> _Exercise brief_: Take every line from the data that has the word "brightness" in it.

START Record extracts

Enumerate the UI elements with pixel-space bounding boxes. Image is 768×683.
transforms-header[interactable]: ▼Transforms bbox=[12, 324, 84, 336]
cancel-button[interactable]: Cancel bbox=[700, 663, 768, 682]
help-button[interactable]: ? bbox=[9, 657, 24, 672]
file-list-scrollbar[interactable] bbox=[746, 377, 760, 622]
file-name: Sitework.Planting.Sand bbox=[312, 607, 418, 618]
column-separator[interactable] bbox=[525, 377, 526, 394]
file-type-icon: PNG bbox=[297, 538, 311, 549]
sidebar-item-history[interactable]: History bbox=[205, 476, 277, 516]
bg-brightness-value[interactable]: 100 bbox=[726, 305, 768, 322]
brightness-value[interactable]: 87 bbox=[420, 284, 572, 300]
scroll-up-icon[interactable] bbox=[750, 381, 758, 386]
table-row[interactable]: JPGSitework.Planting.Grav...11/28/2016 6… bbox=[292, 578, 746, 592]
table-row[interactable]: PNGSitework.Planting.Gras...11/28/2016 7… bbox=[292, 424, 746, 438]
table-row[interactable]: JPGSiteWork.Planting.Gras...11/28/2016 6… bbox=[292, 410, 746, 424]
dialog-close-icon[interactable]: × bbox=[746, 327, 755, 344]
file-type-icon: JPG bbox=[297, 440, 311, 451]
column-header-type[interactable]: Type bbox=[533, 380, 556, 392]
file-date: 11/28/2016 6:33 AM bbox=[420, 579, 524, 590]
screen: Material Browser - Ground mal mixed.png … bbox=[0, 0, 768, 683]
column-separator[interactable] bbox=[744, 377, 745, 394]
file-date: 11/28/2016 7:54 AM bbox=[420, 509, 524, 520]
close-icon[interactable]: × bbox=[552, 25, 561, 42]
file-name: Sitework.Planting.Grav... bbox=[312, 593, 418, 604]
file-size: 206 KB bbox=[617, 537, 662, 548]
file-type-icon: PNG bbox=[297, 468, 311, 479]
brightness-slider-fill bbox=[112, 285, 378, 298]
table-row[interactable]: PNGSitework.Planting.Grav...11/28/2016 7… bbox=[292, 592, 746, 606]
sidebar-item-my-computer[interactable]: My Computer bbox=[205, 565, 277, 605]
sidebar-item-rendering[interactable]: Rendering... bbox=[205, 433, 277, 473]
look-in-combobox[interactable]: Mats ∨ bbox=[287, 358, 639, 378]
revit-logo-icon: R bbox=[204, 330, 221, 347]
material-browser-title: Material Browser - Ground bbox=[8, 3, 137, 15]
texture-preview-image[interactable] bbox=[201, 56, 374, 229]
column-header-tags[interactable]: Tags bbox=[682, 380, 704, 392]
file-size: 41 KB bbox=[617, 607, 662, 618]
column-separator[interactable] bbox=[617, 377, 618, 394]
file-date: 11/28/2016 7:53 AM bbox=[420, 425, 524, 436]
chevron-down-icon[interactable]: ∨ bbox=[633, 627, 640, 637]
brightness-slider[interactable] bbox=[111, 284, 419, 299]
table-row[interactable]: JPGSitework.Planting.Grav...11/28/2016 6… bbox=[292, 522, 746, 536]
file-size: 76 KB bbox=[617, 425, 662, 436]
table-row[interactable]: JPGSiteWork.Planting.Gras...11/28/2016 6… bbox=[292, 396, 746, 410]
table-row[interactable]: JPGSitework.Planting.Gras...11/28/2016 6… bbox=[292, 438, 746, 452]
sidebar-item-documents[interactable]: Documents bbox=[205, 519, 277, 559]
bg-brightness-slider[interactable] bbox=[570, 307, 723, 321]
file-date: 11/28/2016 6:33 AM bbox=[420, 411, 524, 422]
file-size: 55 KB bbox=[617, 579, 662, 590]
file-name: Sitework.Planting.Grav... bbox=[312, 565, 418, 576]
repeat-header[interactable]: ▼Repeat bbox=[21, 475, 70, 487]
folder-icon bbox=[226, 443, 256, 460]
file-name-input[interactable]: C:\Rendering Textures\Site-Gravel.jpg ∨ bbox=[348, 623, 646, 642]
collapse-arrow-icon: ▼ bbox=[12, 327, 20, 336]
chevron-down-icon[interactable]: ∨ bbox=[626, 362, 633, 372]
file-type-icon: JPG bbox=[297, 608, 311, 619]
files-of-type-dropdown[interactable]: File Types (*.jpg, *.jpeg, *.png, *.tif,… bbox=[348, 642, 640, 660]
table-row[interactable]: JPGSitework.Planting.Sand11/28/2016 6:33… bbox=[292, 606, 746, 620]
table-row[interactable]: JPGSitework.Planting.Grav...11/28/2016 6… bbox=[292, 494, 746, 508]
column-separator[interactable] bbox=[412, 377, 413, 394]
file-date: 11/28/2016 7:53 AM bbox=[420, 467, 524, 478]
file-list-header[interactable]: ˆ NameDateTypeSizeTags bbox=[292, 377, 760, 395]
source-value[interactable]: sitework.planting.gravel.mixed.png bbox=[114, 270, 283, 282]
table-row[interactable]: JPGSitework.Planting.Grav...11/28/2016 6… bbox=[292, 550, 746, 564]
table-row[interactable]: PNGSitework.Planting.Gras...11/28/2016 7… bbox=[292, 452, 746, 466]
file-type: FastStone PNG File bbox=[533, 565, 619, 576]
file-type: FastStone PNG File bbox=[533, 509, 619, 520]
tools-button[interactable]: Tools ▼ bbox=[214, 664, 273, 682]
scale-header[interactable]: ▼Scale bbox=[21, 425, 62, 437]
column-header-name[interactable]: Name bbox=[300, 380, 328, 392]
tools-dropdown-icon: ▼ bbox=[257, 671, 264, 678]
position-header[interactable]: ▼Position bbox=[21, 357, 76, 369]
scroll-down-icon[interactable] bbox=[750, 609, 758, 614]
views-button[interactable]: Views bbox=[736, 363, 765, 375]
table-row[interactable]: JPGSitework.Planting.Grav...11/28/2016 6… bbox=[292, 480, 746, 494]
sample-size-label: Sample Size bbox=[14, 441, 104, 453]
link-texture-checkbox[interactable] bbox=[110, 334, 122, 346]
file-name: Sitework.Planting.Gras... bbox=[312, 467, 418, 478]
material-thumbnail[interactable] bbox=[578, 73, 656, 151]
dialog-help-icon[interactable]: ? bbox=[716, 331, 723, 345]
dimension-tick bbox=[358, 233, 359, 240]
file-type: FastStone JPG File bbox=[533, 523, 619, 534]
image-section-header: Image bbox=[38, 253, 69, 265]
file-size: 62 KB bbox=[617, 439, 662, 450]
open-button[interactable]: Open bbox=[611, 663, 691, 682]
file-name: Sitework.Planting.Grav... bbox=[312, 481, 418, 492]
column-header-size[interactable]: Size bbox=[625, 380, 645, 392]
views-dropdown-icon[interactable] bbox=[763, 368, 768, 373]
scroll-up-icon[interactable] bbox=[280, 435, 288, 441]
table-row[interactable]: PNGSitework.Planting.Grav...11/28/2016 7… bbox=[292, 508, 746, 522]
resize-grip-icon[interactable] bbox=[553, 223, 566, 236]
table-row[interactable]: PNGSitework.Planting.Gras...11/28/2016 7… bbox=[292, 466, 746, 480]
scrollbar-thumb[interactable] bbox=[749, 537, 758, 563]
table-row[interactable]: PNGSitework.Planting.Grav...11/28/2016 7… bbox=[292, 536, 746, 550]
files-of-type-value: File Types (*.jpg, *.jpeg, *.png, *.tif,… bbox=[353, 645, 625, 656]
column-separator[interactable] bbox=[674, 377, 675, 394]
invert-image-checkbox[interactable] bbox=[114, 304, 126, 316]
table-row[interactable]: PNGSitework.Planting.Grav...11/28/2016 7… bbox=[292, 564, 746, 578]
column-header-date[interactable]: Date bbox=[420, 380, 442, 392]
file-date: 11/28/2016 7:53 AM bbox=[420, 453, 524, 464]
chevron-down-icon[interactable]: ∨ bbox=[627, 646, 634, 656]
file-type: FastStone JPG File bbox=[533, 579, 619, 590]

END Record extracts
START Record extracts

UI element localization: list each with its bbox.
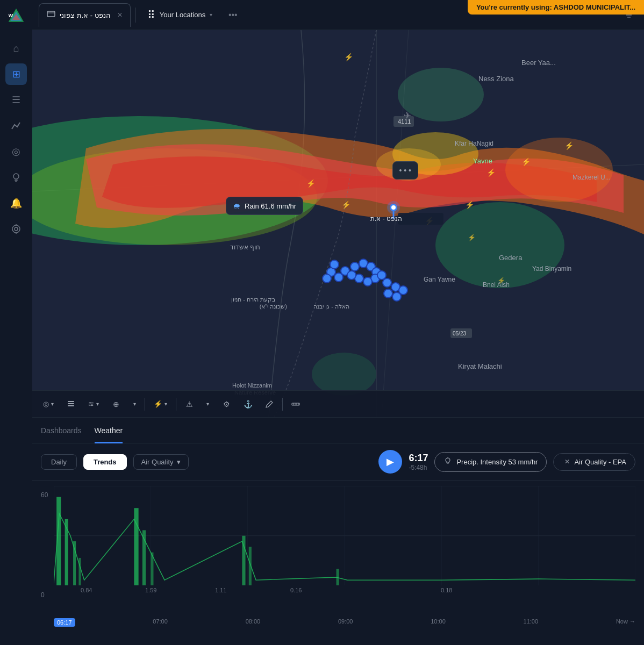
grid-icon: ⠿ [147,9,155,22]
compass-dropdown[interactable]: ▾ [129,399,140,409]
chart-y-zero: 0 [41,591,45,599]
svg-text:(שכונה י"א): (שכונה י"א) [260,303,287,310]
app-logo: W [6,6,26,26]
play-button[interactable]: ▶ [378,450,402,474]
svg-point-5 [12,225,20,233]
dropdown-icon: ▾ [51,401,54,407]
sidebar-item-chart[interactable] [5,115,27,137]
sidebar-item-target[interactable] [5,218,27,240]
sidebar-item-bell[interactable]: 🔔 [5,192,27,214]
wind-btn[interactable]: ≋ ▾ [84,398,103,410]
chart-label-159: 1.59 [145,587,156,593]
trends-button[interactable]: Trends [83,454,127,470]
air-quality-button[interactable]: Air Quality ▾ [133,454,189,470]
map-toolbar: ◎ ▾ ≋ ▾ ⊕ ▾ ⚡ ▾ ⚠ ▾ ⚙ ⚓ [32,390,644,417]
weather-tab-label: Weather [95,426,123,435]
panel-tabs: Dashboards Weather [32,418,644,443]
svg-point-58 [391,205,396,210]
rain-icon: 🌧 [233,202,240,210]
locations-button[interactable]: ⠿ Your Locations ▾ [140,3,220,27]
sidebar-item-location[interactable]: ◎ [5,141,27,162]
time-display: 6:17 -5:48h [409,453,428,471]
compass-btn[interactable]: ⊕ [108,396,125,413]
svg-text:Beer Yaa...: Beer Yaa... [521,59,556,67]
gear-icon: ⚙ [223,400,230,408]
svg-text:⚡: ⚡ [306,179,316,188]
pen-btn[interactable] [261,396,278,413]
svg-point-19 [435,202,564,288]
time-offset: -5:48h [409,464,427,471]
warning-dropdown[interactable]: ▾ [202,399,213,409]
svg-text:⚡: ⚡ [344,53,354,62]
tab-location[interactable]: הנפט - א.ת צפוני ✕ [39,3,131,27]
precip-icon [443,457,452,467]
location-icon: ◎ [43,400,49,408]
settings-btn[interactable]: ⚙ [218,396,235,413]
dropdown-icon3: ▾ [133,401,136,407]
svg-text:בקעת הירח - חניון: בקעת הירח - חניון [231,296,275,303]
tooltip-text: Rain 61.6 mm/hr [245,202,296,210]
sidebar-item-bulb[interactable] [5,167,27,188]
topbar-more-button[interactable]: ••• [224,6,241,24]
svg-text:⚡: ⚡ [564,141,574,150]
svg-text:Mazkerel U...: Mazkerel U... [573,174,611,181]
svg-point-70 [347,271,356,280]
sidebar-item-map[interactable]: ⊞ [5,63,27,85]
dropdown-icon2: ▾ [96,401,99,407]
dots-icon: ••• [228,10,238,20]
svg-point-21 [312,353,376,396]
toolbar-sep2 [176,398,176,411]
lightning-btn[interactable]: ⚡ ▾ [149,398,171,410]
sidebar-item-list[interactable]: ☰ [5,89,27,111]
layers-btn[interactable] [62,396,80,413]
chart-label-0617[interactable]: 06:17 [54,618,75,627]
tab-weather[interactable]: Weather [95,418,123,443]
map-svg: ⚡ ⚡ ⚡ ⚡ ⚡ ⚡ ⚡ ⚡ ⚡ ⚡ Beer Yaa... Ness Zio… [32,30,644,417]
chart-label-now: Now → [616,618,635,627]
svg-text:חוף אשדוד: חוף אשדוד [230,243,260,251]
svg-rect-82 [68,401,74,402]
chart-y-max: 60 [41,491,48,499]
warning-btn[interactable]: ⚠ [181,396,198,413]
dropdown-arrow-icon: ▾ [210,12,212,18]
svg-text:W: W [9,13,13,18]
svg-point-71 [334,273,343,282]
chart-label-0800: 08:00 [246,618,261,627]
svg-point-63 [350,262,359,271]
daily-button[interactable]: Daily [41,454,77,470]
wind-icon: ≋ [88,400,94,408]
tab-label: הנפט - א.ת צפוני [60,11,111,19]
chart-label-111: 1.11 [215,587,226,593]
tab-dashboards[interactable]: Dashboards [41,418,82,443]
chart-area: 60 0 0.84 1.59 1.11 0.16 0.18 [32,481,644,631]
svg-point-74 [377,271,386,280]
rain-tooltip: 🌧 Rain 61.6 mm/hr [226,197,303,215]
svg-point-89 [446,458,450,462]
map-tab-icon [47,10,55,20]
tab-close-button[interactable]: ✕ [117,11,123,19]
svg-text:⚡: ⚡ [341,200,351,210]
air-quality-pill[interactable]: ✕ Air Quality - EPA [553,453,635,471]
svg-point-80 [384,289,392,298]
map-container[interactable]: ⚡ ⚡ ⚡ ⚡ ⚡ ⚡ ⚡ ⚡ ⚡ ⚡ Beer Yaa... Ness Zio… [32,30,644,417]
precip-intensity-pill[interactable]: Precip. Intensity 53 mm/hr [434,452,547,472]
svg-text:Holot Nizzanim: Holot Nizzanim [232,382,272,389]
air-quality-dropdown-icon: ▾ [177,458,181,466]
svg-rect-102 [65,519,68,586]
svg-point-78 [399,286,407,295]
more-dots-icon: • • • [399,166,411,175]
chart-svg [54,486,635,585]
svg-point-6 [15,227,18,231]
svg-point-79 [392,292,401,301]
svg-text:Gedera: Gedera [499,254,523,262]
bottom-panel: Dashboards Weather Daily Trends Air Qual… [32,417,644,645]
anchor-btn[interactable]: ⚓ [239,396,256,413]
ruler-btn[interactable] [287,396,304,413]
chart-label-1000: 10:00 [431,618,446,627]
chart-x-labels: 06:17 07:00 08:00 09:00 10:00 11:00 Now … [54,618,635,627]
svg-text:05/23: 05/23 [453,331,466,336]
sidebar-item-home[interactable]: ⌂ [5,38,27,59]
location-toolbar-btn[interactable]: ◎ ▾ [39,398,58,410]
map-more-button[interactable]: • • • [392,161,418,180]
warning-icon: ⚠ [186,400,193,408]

END Record extracts

> _Expected output_:
bg-brightness-value[interactable]: 100 bbox=[726, 305, 768, 322]
brightness-value[interactable]: 87 bbox=[420, 284, 572, 300]
brightness-slider-fill bbox=[112, 285, 378, 298]
brightness-slider[interactable] bbox=[111, 284, 419, 299]
bg-brightness-slider[interactable] bbox=[570, 307, 723, 321]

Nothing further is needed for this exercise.